Polio had a much higher incidence prior to vaccination than meningitis has. That’s what I’m getting at. If that 150/year number is true, then roughly the same number of people get it as win the PowerBall lottery each year. I’m not saying I want to be one of the 150 that get it, or the 15% of that number who dies from it, but I don’t think the odds are high enough for me to get the vaccine, and I certainly don’t think my odds are high enough that everyone ELSE should be forced to get the vaccine to lower my risk.

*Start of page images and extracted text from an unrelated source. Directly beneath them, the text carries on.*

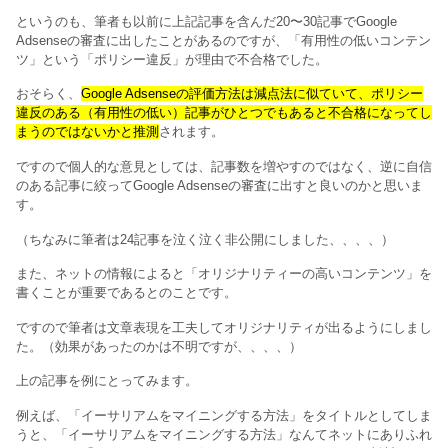
というのも、筆者も以前に上記記事を含んだ20〜30記事でGoogle
Adsenseの審査に出したことがあるのですが、「有用性の低いコンテン
ツ」という「ポリシー違反」が理由で不合格でした。
おそらく、
Google Adsenseの評価方法は減点法に似ていて、ポリシー
違反のある（有用性の低い）記事がひとつでもあると不合格になってし
まうのではないかと推測
されます。
ですので個人的な意見としては、記事数を増やすのではなく、逆に自信
のある記事に絞ってGoogle Adsenseの審査に出すと良いのかと思いま
す。
（ちなみに筆者は24記事を泣く泣く非公開にしました、、、、）
また、ネットの情報によると「オリジナリティーの高いコンテンツ」を
書くことが重要であるとのことです。
ですので筆者は文章表現を工夫してオリジナリティが出るようにしまし
た。（効果があったのかは不明ですが、、、、）
上の記事を例にとってみます。
例えば、「イーサリアムをマイニングする方法」をタイトルとしてしま
うと、「イーサリアムをマイニングする方法」なんてネットにありふれ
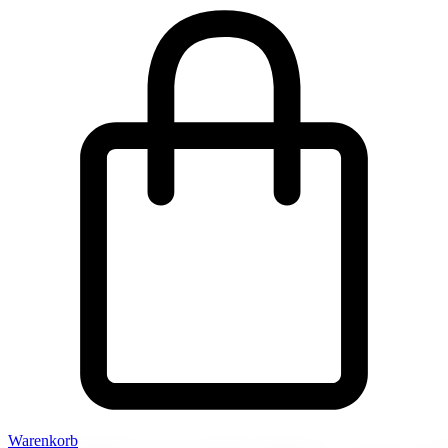
Warenkorb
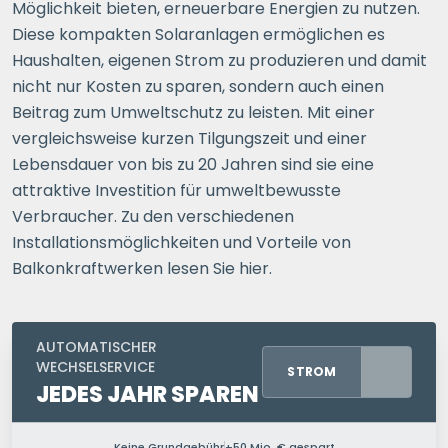
Möglichkeit bieten, erneuerbare Energien zu nutzen.
Diese kompakten Solaranlagen ermöglichen es
Haushalten, eigenen Strom zu produzieren und damit
nicht nur Kosten zu sparen, sondern auch einen
Beitrag zum Umweltschutz zu leisten. Mit einer
vergleichsweise kurzen Tilgungszeit und einer
Lebensdauer von bis zu 20 Jahren sind sie eine
attraktive Investition für umweltbewusste
Verbraucher. Zu den verschiedenen
Installationsmöglichkeiten und Vorteile von
Balkonkraftwerken lesen Sie hier.
AUTOMATISCHER
WECHSELSERVICE
STROM
JEDES JAHR SPAREN
Keine Grundgebühr
+50 Mio. € gespart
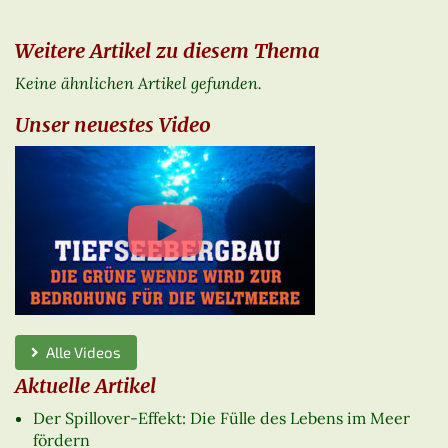
Weitere Artikel zu diesem Thema
Keine ähnlichen Artikel gefunden.
Unser neuestes Video
Alle Videos
Aktuelle Artikel
Der Spillover-Effekt: Die Fülle des Lebens im Meer
fördern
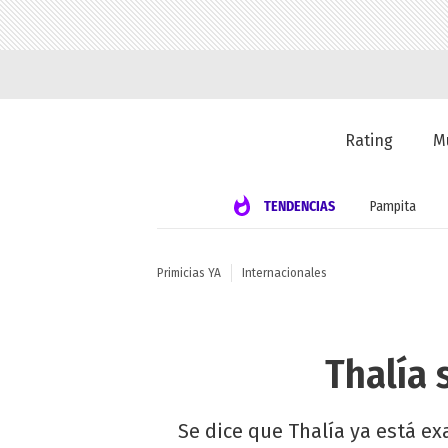
Rating
M
TENDENCIAS
Pampita
Primicias YA
Internacionales
Thalía 
Se dice que Thalía ya está e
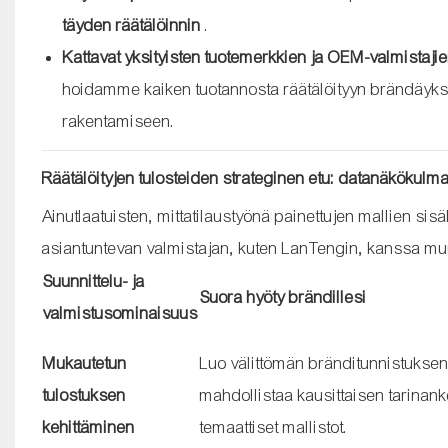
täyden räätälöinnin
.
Kattavat yksityisten tuotemerkkien ja OEM-valmistajie
hoidamme kaiken tuotannosta räätälöityyn brändäykseen
rakentamiseen.
Räätälöityjen tulosteiden strateginen etu: datanäkökulm
Ainutlaatuisten, mittatilaustyönä painettujen mallien sisä
asiantuntevan valmistajan, kuten LanTengin, kanssa muu
Suunnittelu- ja
Suora hyöty brändillesi
valmistusominaisuus
Mukautetun
Luo välittömän bränditunnistuksen
tulostuksen
mahdollistaa kausittaisen tarinan
kehittäminen
temaattiset mallistot.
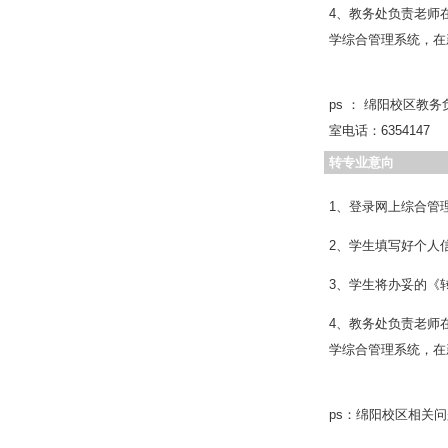
4、教务处负责老师
学综合管理系统，在
ps ： 绵阳校区教
室电话：6354147
转专业意向
1、登录网上综合管
2、学生填写好个人
3、学生将办妥的《
4、教务处负责老师
学综合管理系统，在
ps：绵阳校区相关问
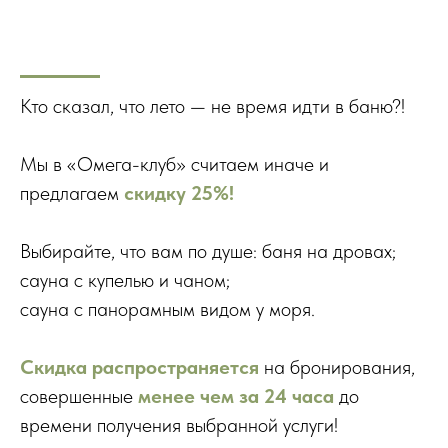
Кто сказал, что лето — не время идти в баню?!
Мы в «Омега-клуб» считаем иначе и
предлагаем
скидку 25%!
Выбирайте, что вам по душе: баня на дровах;
сауна с купелью и чаном;
сауна с панорамным видом у моря.
Скидка распространяется
на бронирования,
совершенные
менее чем за 24 часа
до
времени получения выбранной услуги!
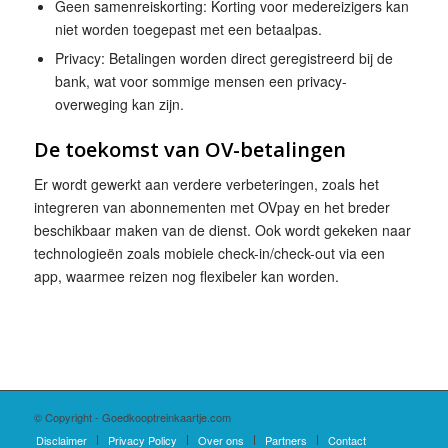
Geen samenreiskorting: Korting voor medereizigers kan
niet worden toegepast met een betaalpas.
Privacy: Betalingen worden direct geregistreerd bij de
bank, wat voor sommige mensen een privacy-
overweging kan zijn.
De toekomst van OV-betalingen
Er wordt gewerkt aan verdere verbeteringen, zoals het
integreren van abonnementen met OVpay en het breder
beschikbaar maken van de dienst. Ook wordt gekeken naar
technologieën zoals mobiele check-in/check-out via een
app, waarmee reizen nog flexibeler kan worden.
© Copyright - Goedkooptreinkaartje.com
Disclaimer
Privacy Policy
Over ons
Partners
Contact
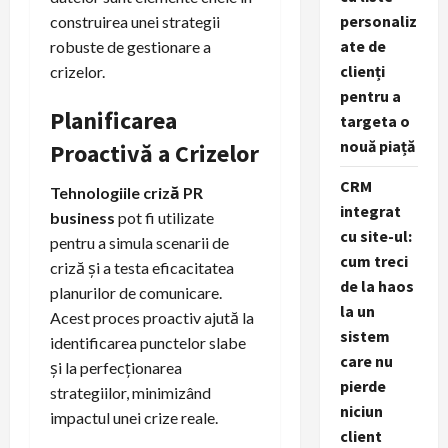
personaliz
construirea unei strategii
ate de
robuste de gestionare a
clienți
crizelor.
pentru a
Planificarea
targeta o
nouă piață
Proactivă a Crizelor
CRM
Tehnologiile criză PR
integrat
business
pot fi utilizate
cu site-ul:
pentru a simula scenarii de
cum treci
criză și a testa eficacitatea
de la haos
planurilor de comunicare.
la un
Acest proces proactiv ajută la
sistem
identificarea punctelor slabe
care nu
și la perfecționarea
pierde
strategiilor, minimizând
niciun
impactul unei crize reale.
client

Even at 5.1 cases per 100,000 people per year, in the average 70 year lifespan, that 100,000 people would have roughly 360 cases, and that assumes a 5.1/100,000 risk factor life long.

Look, I’m not saying that people shouldn’t get the vaccine if they want it. I’m just not sure that the risk is high enough for me to want to take it, and I don’t think it’s fair to tell those who DON’T think the risk is high enough to warrant the virus that they have to take it to lower everyone ELSE’S risk.

Liam.

Tuesday, August 30, 2005 2:17:00 PM

 
Blogger Unknown said...

The stats that I read this morning about cp vaccine. 50 to 100 deaths per year, adults count for over half, yet they only count for 2% of the cp cases. In my opinion GETTING the CP may be the best option. I know all about Shingles, a person close to me gets them from time to time and she finds it very uncomfortable. But, people die when they get CP as adults (at a much, much higher rate than children)
The arguments on using the vaccine to give immunity to children are mostly of the cash type. It costs billions of lost wages for a parent to take a week off of work. But, once we begin using the vaccine for CP, it becomes more and more important that we not have outbreaks. The vaccine gives 70% of those who take it immunity (and it is a live vaccine, so some will actually develop it from the vaccine, and they will have it for life at the levels discussed above). So we will have a percentage of adults who don't have immunity as the years go by. There is no risk for Liam and myself to have vaccinated children, we both have immunity due to catching it as children. But, if we immunized our 5 children, one probably won't have immunity. If that one is exposed as an adult to even one child who has cp (the virus), then my adult child has a good chance of developing cp and of being very very ill.
I think that society has made a mistake in vaccinating against this disease for primarily financial reasons. In fifty or so years, we might see increasing cases of adults getting cp.Then mortality will be much higher than 50 per year.

Tuesday, August 30, 2005 4:52:00 PM

 
Blogger Ross said...

Everything I have read says that if you did not have actual chicken pox, you cannot get shingles. Therefore a non-immune adult who never had chicken pox when exposed to the virus will develop chicken pox, not shingles. Of course if the adult survives the adult chicken pox case they then would be just as at risk for shingles as someone who had chicken pox as a child.

I am weighing your arguments in my mind; you may have changed my mind. However, as a childless person who had chicken pox as a child (twice!), I have effectively no stake in this argument and my opinion should not carry any weight.